Section 5: Where It Actually Works
AI tools tend to work when they stay in the “decision support” lane and when they ship with a validation story. RELand’s approach is built around interpretability and robustness across municipalities, and it is being piloted with humanitarian demining partners for planning and prioritization rather than autonomous decision making. (Hu et al.)
Real-time vision also works when it is framed as assistive triage. The Florence robot system targets fast spotting of surface mines to guide a remote operator, accepting false positives to avoid misses, and focusing on lightweight deployment on common devices. That design matches real constraints in the field. (Vivoli, Bertini, and Capineri)
Section 6: The Opportunity
Mine action already runs on data. The opportunity is to standardize how data-driven tools earn trust, prove performance, and integrate into land release decisions.
Takeaways you can act on:
- Build shared benchmarks, seeded test fields, and open multi-modal datasets, so teams can compare tools on the same ground truth. (GICHD)
- Write accreditation-ready evaluation protocols under IMAS-aligned guidance, especially for UAS remote sensing used beyond non-technical survey. (GICHD; IMAS)
- Design for human workflow first: triage views, review queues, and “why this cell” explanations, not black-box heatmaps. (Hu et al.)
- Track operational metrics, not only AUC: false alarms per hectare, time-to-first-find, rHeight-style prioritization loss, and QA rework rates. (Hu et al.; Vivoli, Bertini, and Capineri)

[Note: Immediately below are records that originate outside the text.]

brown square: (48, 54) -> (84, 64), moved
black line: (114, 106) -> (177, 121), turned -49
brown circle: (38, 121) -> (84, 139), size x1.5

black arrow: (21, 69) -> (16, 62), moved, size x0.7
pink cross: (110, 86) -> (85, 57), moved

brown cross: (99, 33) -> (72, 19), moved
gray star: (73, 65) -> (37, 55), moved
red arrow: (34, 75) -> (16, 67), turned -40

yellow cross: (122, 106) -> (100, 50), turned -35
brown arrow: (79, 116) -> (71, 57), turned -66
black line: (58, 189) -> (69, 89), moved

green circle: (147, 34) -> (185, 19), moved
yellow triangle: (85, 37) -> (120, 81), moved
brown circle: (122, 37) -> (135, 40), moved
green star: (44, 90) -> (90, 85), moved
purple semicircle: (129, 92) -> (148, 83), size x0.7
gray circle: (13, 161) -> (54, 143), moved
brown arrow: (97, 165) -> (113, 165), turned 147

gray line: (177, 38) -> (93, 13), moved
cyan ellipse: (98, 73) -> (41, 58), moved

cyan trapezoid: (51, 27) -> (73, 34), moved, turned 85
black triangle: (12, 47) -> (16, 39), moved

- Fund maintenance: labeling, drift checks, retraining triggers, and field feedback loops as a standard line item, not a pilot add-on. (GICHD; WIPO)
References
[1] Landmine Monitor. Landmine Monitor 2024: The Impact, Casualties in 2023. International Campaign to Ban Landmines–Cluster Munition Coalition, 2024. PDF.
[2] Human Rights Watch. “Landmines: New Casualties Show Need to Support Treaty Ban.” 19 Nov. 2024.

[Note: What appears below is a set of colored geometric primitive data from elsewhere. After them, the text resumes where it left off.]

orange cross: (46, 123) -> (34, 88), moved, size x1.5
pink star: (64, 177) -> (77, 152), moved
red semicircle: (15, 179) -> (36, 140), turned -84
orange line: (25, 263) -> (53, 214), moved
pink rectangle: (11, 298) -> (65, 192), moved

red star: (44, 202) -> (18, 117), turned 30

[3] Hu, Yutong, et al. “RELand: Risk Estimation of Landmines via Interpretable Invariant Risk Minimization.” arXiv:2311.03115, 2023 (accessed via ar5iv HTML).
[4] Vivoli, Emanuele, Marco Bertini, and Lorenzo Capineri. “Deep Learning-Based Real-Time Detection of Surface Landmines Using Optical Imaging.” Remote Sensing, vol. 16, no. 4, 2024, article 677. https://doi.org/10.3390/rs16040677.

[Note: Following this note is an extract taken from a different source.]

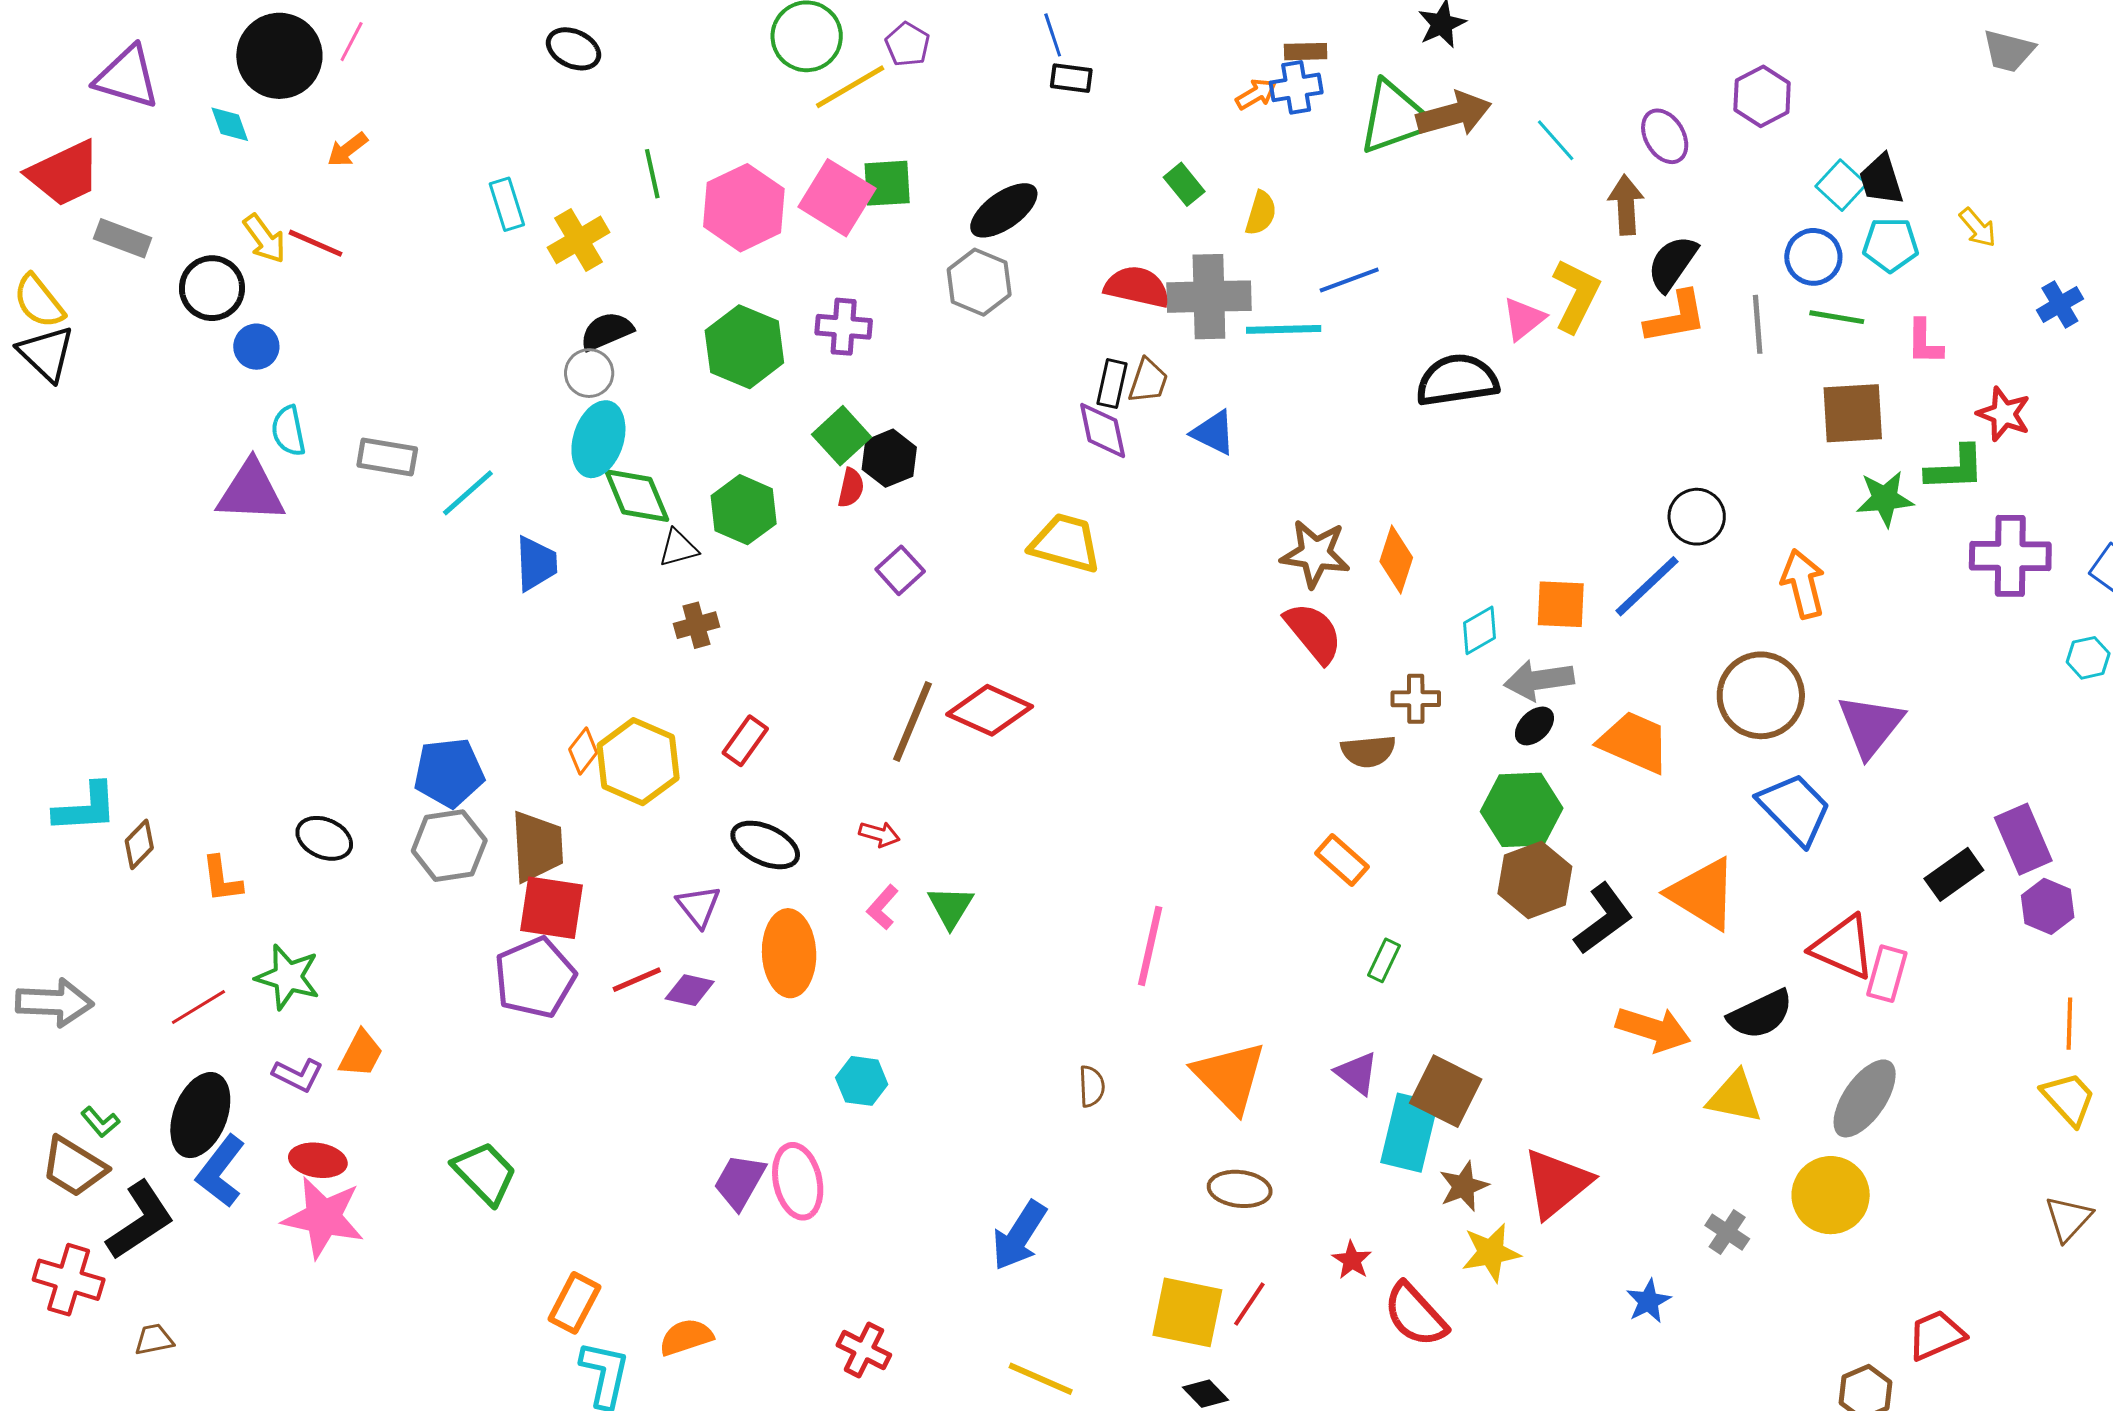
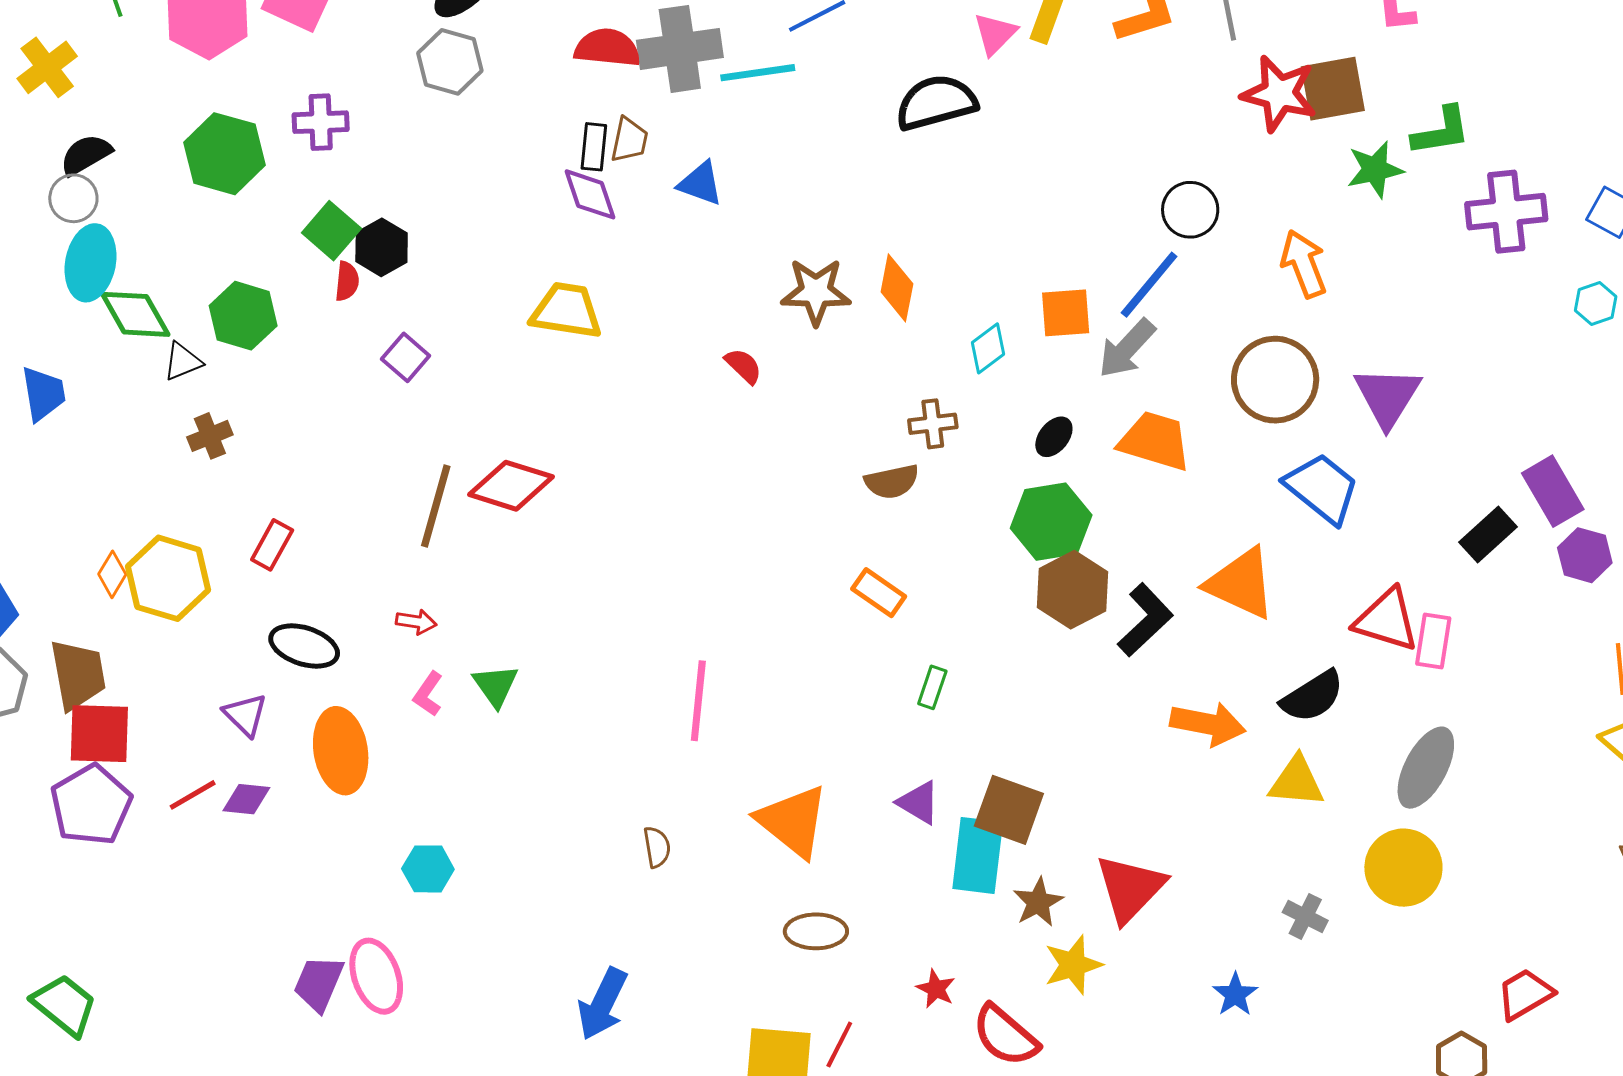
red star: (2004, 414) -> (1279, 93), moved, size x1.4
red semicircle: (1313, 633) -> (743, 366), moved, size x0.6
gray arrow: (1539, 680) -> (1127, 348), moved, turned -32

[5] Kuru, Kaya, et al. “Non-Invasive Detection of Landmines, Unexploded Ordnances and Improvised Explosive Devices Using Bespoke Unmanned Aerial Vehicles.” 2024. PDF hosted by University of Central Lancashire repository.
[6] Geneva International Centre for Humanitarian Demining (GICHD). “Innovation Conference Report: Test and Evaluation of UAS Based Remote-Sensing Technologies; Developments in AI Applications.” 2024. PDF.
[7] International Mine Action Standards (IMAS). “IMAS 07.11 Land Release.” mineactionstandards.org. Accessed 2026.
[8] Thiruchittampalam, Ranjith, et al. “Remote Sensing and Machine Learning-Based Detection of Mined Materials: A Systematic Review.” (Peer-reviewed systematic review). 2025. (Publisher page via Taylor & Francis).
[9] World Intellectual Property Organization (WIPO). SPARK: Technologies for Mine Action. WIPO Patent Analytics, 2025.